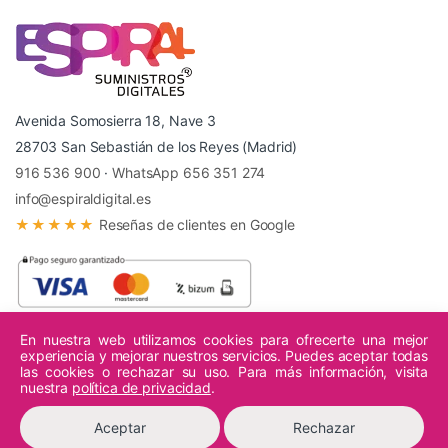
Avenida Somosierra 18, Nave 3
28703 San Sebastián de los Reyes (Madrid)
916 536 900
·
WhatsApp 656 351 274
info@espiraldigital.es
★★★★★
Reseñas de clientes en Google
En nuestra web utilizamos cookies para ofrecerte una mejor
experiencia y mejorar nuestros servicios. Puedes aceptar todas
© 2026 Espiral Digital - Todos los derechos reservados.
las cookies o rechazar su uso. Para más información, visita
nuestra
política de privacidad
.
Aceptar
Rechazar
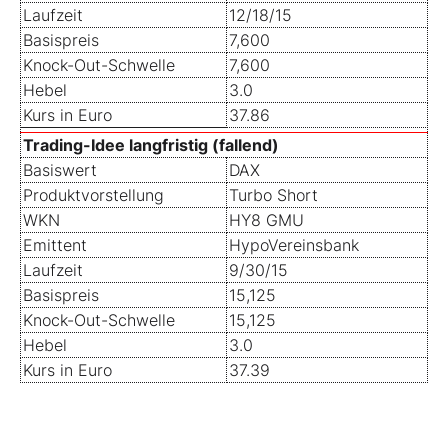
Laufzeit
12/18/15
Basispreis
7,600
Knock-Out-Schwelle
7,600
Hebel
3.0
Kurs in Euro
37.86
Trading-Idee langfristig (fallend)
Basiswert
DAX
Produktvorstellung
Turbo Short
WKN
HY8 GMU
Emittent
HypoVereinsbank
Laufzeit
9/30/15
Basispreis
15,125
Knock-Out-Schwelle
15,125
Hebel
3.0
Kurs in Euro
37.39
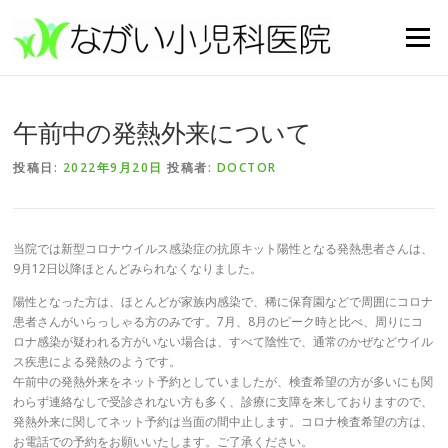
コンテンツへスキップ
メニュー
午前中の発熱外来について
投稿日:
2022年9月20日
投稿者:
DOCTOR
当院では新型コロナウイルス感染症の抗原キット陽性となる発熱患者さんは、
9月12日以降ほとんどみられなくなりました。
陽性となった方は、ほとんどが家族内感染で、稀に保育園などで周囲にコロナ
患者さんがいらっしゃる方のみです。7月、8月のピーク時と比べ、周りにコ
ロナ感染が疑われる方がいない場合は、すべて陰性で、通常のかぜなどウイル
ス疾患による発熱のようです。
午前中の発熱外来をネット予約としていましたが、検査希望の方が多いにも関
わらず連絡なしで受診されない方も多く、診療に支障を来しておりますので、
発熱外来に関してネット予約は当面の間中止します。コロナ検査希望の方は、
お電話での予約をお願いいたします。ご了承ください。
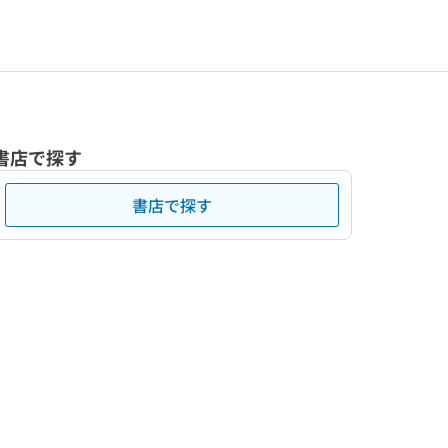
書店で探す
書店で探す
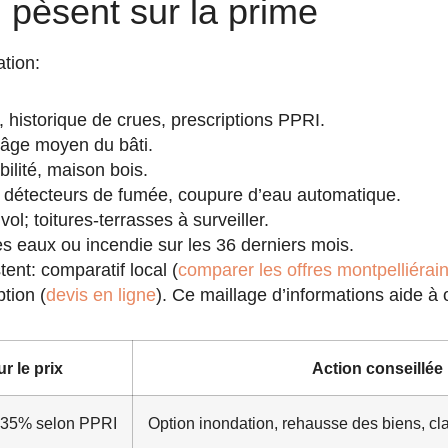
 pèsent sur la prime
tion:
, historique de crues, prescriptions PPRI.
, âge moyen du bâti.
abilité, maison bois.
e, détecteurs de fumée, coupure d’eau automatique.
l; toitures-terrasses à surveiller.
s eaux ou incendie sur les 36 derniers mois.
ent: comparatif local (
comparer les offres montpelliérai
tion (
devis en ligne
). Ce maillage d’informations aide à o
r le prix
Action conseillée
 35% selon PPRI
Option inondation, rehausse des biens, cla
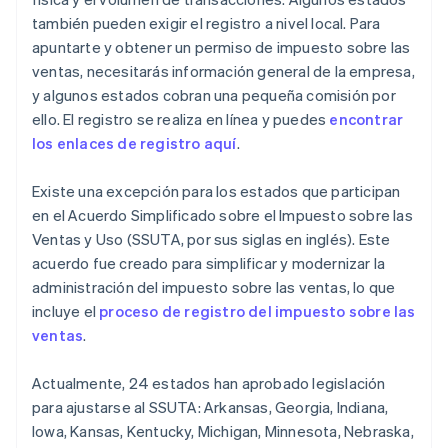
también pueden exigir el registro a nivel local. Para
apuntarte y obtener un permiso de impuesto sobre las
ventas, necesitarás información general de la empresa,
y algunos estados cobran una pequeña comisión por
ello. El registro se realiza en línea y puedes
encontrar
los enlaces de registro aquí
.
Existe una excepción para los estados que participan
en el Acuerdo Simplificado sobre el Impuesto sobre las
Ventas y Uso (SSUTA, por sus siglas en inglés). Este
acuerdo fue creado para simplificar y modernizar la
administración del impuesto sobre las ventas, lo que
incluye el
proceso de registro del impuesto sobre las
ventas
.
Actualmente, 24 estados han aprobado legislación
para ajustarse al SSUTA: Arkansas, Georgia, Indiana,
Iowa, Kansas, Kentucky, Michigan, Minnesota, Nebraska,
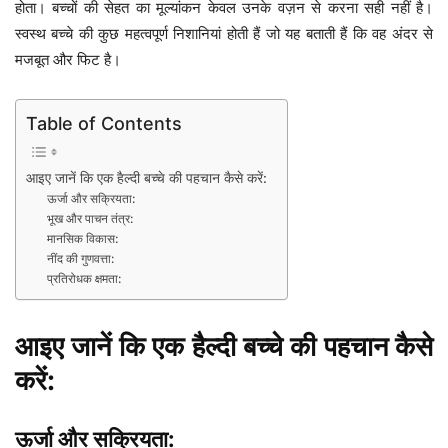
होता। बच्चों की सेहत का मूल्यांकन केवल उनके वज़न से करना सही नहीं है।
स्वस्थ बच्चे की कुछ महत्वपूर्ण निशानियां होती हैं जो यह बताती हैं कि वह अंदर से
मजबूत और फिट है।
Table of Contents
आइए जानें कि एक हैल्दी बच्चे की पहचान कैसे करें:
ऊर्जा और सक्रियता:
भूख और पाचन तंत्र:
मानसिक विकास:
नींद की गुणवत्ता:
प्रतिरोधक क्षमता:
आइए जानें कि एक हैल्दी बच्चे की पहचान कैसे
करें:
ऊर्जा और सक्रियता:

= = = = =

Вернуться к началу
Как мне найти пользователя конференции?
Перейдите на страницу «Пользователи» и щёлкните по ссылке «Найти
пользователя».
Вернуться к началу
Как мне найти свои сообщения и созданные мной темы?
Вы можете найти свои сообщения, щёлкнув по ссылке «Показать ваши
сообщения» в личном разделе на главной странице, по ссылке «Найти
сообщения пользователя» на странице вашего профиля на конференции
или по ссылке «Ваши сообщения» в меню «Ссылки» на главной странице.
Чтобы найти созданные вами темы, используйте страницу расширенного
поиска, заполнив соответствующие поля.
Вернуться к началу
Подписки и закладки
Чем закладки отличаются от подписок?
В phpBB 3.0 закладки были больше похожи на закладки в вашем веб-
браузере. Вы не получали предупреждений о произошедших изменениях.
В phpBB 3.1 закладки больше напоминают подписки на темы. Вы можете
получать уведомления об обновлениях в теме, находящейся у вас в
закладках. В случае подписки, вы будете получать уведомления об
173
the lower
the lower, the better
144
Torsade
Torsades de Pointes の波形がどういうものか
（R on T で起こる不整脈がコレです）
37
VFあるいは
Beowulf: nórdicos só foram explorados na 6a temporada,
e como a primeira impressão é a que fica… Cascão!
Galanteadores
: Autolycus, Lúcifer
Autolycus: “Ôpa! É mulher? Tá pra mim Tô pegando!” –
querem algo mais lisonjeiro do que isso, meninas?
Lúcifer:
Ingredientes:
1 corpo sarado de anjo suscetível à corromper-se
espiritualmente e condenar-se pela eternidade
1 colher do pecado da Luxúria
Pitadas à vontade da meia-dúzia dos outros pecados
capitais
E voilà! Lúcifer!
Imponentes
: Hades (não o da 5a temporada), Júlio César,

= = = = =

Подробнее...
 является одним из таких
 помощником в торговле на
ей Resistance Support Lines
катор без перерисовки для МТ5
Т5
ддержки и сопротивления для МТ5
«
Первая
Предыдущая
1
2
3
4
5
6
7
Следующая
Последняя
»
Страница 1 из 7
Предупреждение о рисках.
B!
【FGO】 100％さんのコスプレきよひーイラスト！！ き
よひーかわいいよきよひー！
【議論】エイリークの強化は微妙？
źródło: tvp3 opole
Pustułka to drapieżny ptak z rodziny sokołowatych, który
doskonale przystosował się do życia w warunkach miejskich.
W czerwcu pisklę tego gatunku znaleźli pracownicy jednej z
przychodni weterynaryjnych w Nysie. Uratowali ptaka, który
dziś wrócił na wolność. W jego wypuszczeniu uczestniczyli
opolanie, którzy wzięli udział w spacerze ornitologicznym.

= = = = =

== WHAT NEEDS TO BE DONE ==
Within the material above, find every line containing the word "temporada" and copy it.

== RESULT OF THIS TASK ==
Beowulf: nórdicos só foram explorados na 6a temporada,
: Hades (não o da 5a temporada), Júlio César,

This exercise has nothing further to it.